[Task description] The answer must consist of every record, printed exactly as it stands.
■ ■ ■ ■
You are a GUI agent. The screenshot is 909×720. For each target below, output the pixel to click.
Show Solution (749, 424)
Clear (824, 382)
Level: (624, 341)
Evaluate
■ ■ ■ ■
[Response]
You are a GUI agent. The screenshot is 909×720. For each target below, output the pixel to click.
Show Solution (749, 424)
Clear (824, 382)
Level: (624, 341)
Evaluate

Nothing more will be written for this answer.